7-Eleven franchisees can proceed with their lawsuit against 7-Eleven, Inc. for allegations that the Japanese-owned convenience store giant violated the Fair Labor Standards Act.
(UnhappyFranchisee.Com) According to a report in the New Jersey Law Journal, a Camden, N.J., federal judge ruled that franchisees can proceed with their claim that, because of 7-Eleven, Inc.’s “pervasive control of its franchisees’ operations,” 7-Eleven franchisees are technically employees who have been denied compensation and overtime pay.
See Judge Renee Marie Bumb’s decision here: Judge Bumb’s Opinion August 5, 2014
The article, written by Charles Toutant and published August 6, 2014 , states:
In a suit against 7-Eleven by four franchisees, U.S. District Judge Renee Bumb of the District of New Jersey found the plaintiffs made a sufficient showing that they are employees to survive the company’s motion to dismiss claims under the FLSA and the New Jersey Wage and Hour Act. The franchisees’ assertion that they are employees was also supported by their allegations concerning the permanency of their relationship with the company, their integral role in the company’s business and their economic dependence on the company, Bumb said.
According to Bumb, the franchisees’ wage-and-hour claims were supported by allegations that 7-Eleven controls settings on the heat and air conditioning and the volume on the television in individual stores from corporate headquarters; that the company controls pricing, ordering and advertising of products; monitors franchisees’ conduct on video cameras; conducts all accounting itself; and forbids the plaintiffs from making cash withdrawals without company approval, the judge said.
In declining to dismiss the FLSA claim in Nair v. 7-Eleven, Bumb noted that the U.S. Court of Appeals for the Third Circuit has defined “expansively” the question of who is an employee. Applying a six-part test from Martin v. Selker Bros., a Third Circuit case from 1991, Bumb found four of the factors weighed in favor of a finding that the franchisees are employees.
Those four factors were the degree of the alleged employer’s right to control the manner in which the work is performed; the employee’s investment in equipment or materials, or his employment of helpers; the degree of permanence of the working relationship; and whether the service rendered is an integral part of the alleged employer’s business. A fifth factor—whether the service rendered required special skills—weighed against a finding that the plaintiffs are employees. Finally, on the question of whether the plaintiffs’ opportunity to make a profit depends on their own skill, rather than factors outside their control, the court found the answer was “a close call” that would not weigh either positively or negatively in the analysis.
7-Eleven franchisees have alleged that the franchisor engages in the “fraudulent misrepresentation” of its relationship with franchisees in order to deny them them minimum and overtime wages, medical, pension and other employment-related benefits.

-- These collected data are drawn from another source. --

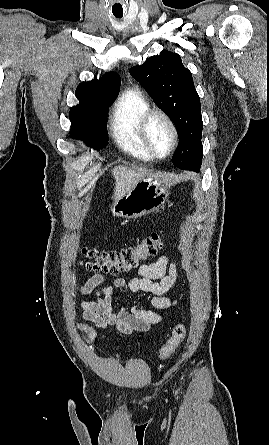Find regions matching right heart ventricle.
Returning <instances> with one entry per match:
<instances>
[{"mask_svg":"<svg viewBox=\"0 0 269 445\" xmlns=\"http://www.w3.org/2000/svg\"><path fill=\"white\" fill-rule=\"evenodd\" d=\"M149 110L147 99L139 91L130 89L117 100L110 119L111 134L117 145L143 161L154 159L144 146L139 132L140 121Z\"/></svg>","mask_w":269,"mask_h":445,"instance_id":"e07e8e85","label":"right heart ventricle"}]
</instances>
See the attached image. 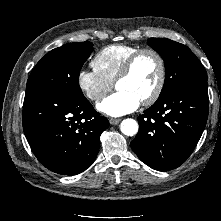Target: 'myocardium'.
Listing matches in <instances>:
<instances>
[{"label": "myocardium", "instance_id": "obj_1", "mask_svg": "<svg viewBox=\"0 0 221 221\" xmlns=\"http://www.w3.org/2000/svg\"><path fill=\"white\" fill-rule=\"evenodd\" d=\"M144 54H151L153 55L159 66V75H158V80L157 84L152 91V93L144 99L141 103L143 105H152L154 104L160 97L164 86H165V81H166V63L163 58V56L155 49L153 48H140L133 54H131L127 60L125 61L122 69L120 70L119 74L117 75V78L115 80V87L117 88V85L120 81L124 80L125 78L129 77L130 74L132 73L134 66L138 59L144 55Z\"/></svg>", "mask_w": 221, "mask_h": 221}]
</instances>
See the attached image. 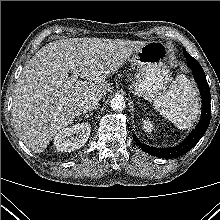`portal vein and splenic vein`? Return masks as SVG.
Here are the masks:
<instances>
[{
	"label": "portal vein and splenic vein",
	"mask_w": 220,
	"mask_h": 220,
	"mask_svg": "<svg viewBox=\"0 0 220 220\" xmlns=\"http://www.w3.org/2000/svg\"><path fill=\"white\" fill-rule=\"evenodd\" d=\"M70 68H71V70L73 71V73H72V76H71V78H70V80H69V84H72V83H74V82L77 81L78 75H77V72H76V69H75V65H74V64H71V65H70Z\"/></svg>",
	"instance_id": "portal-vein-and-splenic-vein-1"
}]
</instances>
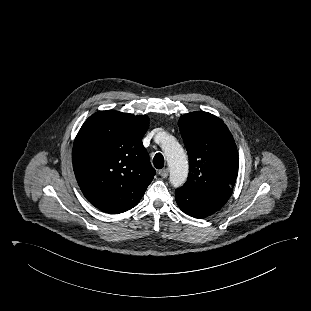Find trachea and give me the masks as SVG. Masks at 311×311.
<instances>
[{
    "mask_svg": "<svg viewBox=\"0 0 311 311\" xmlns=\"http://www.w3.org/2000/svg\"><path fill=\"white\" fill-rule=\"evenodd\" d=\"M153 164H154L156 169H162L163 168V166H164V157H163V155L161 153H157L154 156Z\"/></svg>",
    "mask_w": 311,
    "mask_h": 311,
    "instance_id": "1",
    "label": "trachea"
}]
</instances>
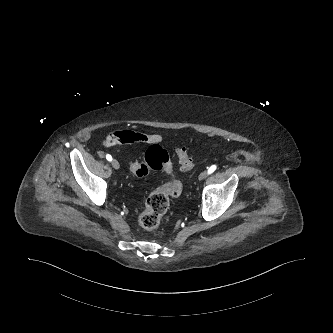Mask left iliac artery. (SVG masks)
Listing matches in <instances>:
<instances>
[{
	"instance_id": "obj_1",
	"label": "left iliac artery",
	"mask_w": 333,
	"mask_h": 333,
	"mask_svg": "<svg viewBox=\"0 0 333 333\" xmlns=\"http://www.w3.org/2000/svg\"><path fill=\"white\" fill-rule=\"evenodd\" d=\"M217 166L216 165H212L210 168H208V174L213 173L216 170Z\"/></svg>"
}]
</instances>
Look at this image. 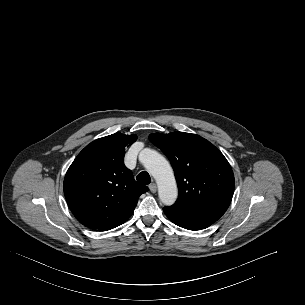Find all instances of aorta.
Wrapping results in <instances>:
<instances>
[{
    "label": "aorta",
    "instance_id": "aorta-1",
    "mask_svg": "<svg viewBox=\"0 0 305 305\" xmlns=\"http://www.w3.org/2000/svg\"><path fill=\"white\" fill-rule=\"evenodd\" d=\"M140 161L155 178L161 202L167 206L174 204L178 196V189L173 170L168 161L151 149H144L140 153Z\"/></svg>",
    "mask_w": 305,
    "mask_h": 305
}]
</instances>
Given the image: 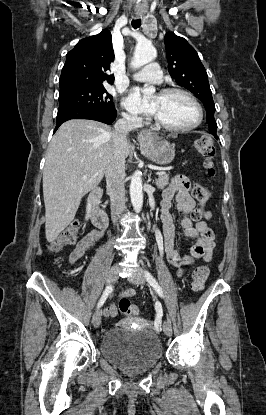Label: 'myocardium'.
<instances>
[{
  "label": "myocardium",
  "instance_id": "1",
  "mask_svg": "<svg viewBox=\"0 0 266 415\" xmlns=\"http://www.w3.org/2000/svg\"><path fill=\"white\" fill-rule=\"evenodd\" d=\"M161 94H164V95L181 94V95L185 96L186 98H188L193 103V105L195 106V108L197 110V119L191 125H188V126H185V127H174V126H170V125H167V124L161 122L155 116L154 121H155L156 127H158L159 129H162L164 131H167V132L183 133V132H188V131H191V130L197 128L202 123L203 117H204L203 109H202L201 104L197 100V98L192 93H190L189 91H187L185 89H182V88L168 87V88H164L161 91Z\"/></svg>",
  "mask_w": 266,
  "mask_h": 415
}]
</instances>
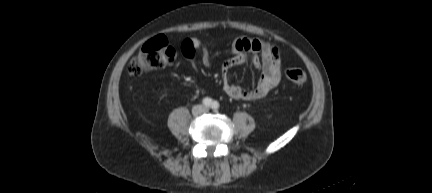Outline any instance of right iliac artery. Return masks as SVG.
Returning <instances> with one entry per match:
<instances>
[{
  "label": "right iliac artery",
  "instance_id": "82829eb1",
  "mask_svg": "<svg viewBox=\"0 0 432 193\" xmlns=\"http://www.w3.org/2000/svg\"><path fill=\"white\" fill-rule=\"evenodd\" d=\"M202 102H203V105L206 107H210L212 105V99H210L208 97L204 98Z\"/></svg>",
  "mask_w": 432,
  "mask_h": 193
}]
</instances>
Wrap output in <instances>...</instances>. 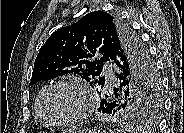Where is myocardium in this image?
<instances>
[{
  "label": "myocardium",
  "instance_id": "myocardium-1",
  "mask_svg": "<svg viewBox=\"0 0 184 133\" xmlns=\"http://www.w3.org/2000/svg\"><path fill=\"white\" fill-rule=\"evenodd\" d=\"M58 87L72 88L75 91H77V93L80 96L81 107L79 111L70 118L54 119L51 117V115L49 114L47 110L46 103H47L48 96L54 89ZM40 108H41V111L46 121L52 125L69 126V125L77 124L81 122L82 120H84L91 111L90 99H89V93H88L87 87L83 83L79 81H74V80H62V81L55 82L51 84L50 86H48L46 90L44 91L41 101H40Z\"/></svg>",
  "mask_w": 184,
  "mask_h": 133
}]
</instances>
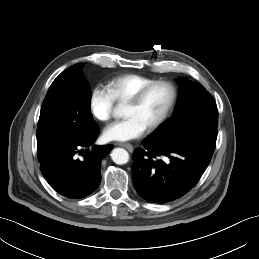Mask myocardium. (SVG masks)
<instances>
[{"label": "myocardium", "mask_w": 259, "mask_h": 259, "mask_svg": "<svg viewBox=\"0 0 259 259\" xmlns=\"http://www.w3.org/2000/svg\"><path fill=\"white\" fill-rule=\"evenodd\" d=\"M158 85H163V86L167 87L169 90V93H170V97H169V101H168L163 113L161 114V116L155 122H153L151 125H149L146 128V130L149 132L158 129L167 120V118L171 114V112L176 104V101H177L178 93H177L176 86L172 82L167 81V80H155V81L147 84L140 90H138L132 97H130L125 102L126 105H130V106L139 105L142 102V100L144 99V97L147 95V93L152 88H154L155 86H158Z\"/></svg>", "instance_id": "obj_1"}]
</instances>
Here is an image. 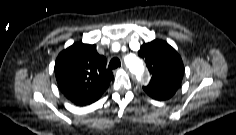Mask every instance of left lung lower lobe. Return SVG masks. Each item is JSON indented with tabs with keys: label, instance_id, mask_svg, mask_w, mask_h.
<instances>
[{
	"label": "left lung lower lobe",
	"instance_id": "left-lung-lower-lobe-1",
	"mask_svg": "<svg viewBox=\"0 0 236 135\" xmlns=\"http://www.w3.org/2000/svg\"><path fill=\"white\" fill-rule=\"evenodd\" d=\"M171 96H172L171 94H164V95H159L152 98L156 100H166V99H169Z\"/></svg>",
	"mask_w": 236,
	"mask_h": 135
}]
</instances>
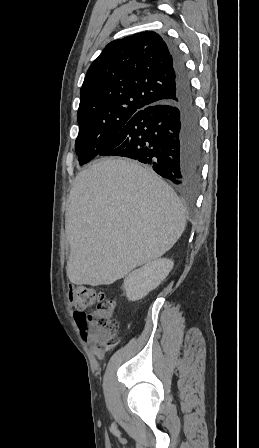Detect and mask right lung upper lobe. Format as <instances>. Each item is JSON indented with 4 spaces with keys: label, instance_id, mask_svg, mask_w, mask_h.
<instances>
[{
    "label": "right lung upper lobe",
    "instance_id": "1",
    "mask_svg": "<svg viewBox=\"0 0 259 448\" xmlns=\"http://www.w3.org/2000/svg\"><path fill=\"white\" fill-rule=\"evenodd\" d=\"M176 76L167 43L152 31L109 43L88 69L77 115L145 109L170 99Z\"/></svg>",
    "mask_w": 259,
    "mask_h": 448
}]
</instances>
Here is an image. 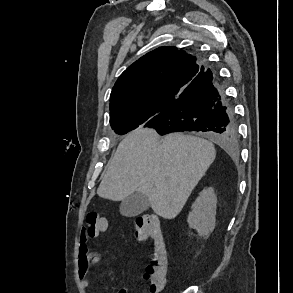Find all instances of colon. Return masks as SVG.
<instances>
[{"mask_svg": "<svg viewBox=\"0 0 293 293\" xmlns=\"http://www.w3.org/2000/svg\"><path fill=\"white\" fill-rule=\"evenodd\" d=\"M85 232L89 237H97L107 228V221L99 213L90 211L84 217ZM135 237L140 241H152L150 260L146 265L144 277L149 282L151 293L163 291L169 271L168 249L159 217L145 214L133 222Z\"/></svg>", "mask_w": 293, "mask_h": 293, "instance_id": "colon-1", "label": "colon"}]
</instances>
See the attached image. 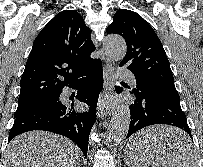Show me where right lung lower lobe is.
I'll return each instance as SVG.
<instances>
[{
    "label": "right lung lower lobe",
    "instance_id": "1",
    "mask_svg": "<svg viewBox=\"0 0 203 167\" xmlns=\"http://www.w3.org/2000/svg\"><path fill=\"white\" fill-rule=\"evenodd\" d=\"M66 86L80 88L76 98L89 106L87 112H76L73 108V101L59 100L61 90L57 94L56 102L15 117L8 141L27 131L45 130L68 137L79 146L86 156L89 134L96 121L97 100L103 88L101 60L99 59L92 67L72 79Z\"/></svg>",
    "mask_w": 203,
    "mask_h": 167
}]
</instances>
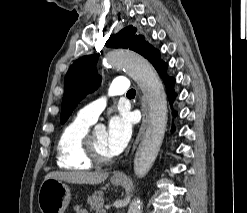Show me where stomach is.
Instances as JSON below:
<instances>
[{
  "label": "stomach",
  "mask_w": 247,
  "mask_h": 213,
  "mask_svg": "<svg viewBox=\"0 0 247 213\" xmlns=\"http://www.w3.org/2000/svg\"><path fill=\"white\" fill-rule=\"evenodd\" d=\"M115 186L122 184V179H111ZM70 189L62 181L50 178L45 179L38 193V205L41 213H64L70 202Z\"/></svg>",
  "instance_id": "0dacf381"
}]
</instances>
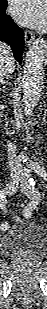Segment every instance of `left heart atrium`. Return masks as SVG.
I'll return each instance as SVG.
<instances>
[{
  "label": "left heart atrium",
  "mask_w": 47,
  "mask_h": 309,
  "mask_svg": "<svg viewBox=\"0 0 47 309\" xmlns=\"http://www.w3.org/2000/svg\"><path fill=\"white\" fill-rule=\"evenodd\" d=\"M11 14L22 25L43 27L47 21L46 0H13Z\"/></svg>",
  "instance_id": "left-heart-atrium-1"
}]
</instances>
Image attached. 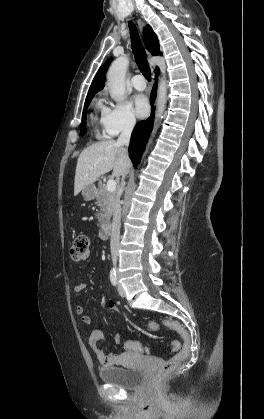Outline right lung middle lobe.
<instances>
[{
    "label": "right lung middle lobe",
    "instance_id": "right-lung-middle-lobe-1",
    "mask_svg": "<svg viewBox=\"0 0 264 419\" xmlns=\"http://www.w3.org/2000/svg\"><path fill=\"white\" fill-rule=\"evenodd\" d=\"M91 99H87L85 101V109L83 111V116H82V122L80 124V135H83L86 132V115H87V107L89 105V103L91 102Z\"/></svg>",
    "mask_w": 264,
    "mask_h": 419
}]
</instances>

It’s been widely reported on UnhappyFranchisee.Com that franchisees claim they have been harrassed and forced to turn over their stores to 7-Eleven without compensation for their years of hard work and the substantial goodwill they built up for their stores.
Judge Bumb’s decision is seen as an important win both for Red Bank, New Jersey-based Marks & Klein and the 7-Eleven franchise owners the firm represents.
According to the law journal:
Gerald Marks of Marks & Klein in Red Bank, N.J., who represents the plaintiffs, has raised similar claims that 7-Eleven’s level of control of individual stores supports a finding that its franchisees are employees in another New Jersey case and in one filed in federal court in the Central District of California. No dispositive rulings have been issued in those cases.
“This franchisor is without doubt the worst example of franchising, because it totally strips away any sort of decisional power on the part of the franchisee. Other franchisors needn’t fear this type of attack because of the way 7-Eleven has imposed these rigid controls. You can see this is not a normal franchise situation,” he said.
Marks claimed 7-Eleven is attempting to “churn” its franchisees, by wresting control of its most profitable stores and reselling the franchises, as a prelude to a public stock offering in the company. He said a finding that the plaintiffs are employees would not prevent them from claiming the equity in their businesses.
The lawyer representing 7-Eleven, Stephen Sussman of Duane Morris in Cherry Hill, N.J., declined to comment on the ruling.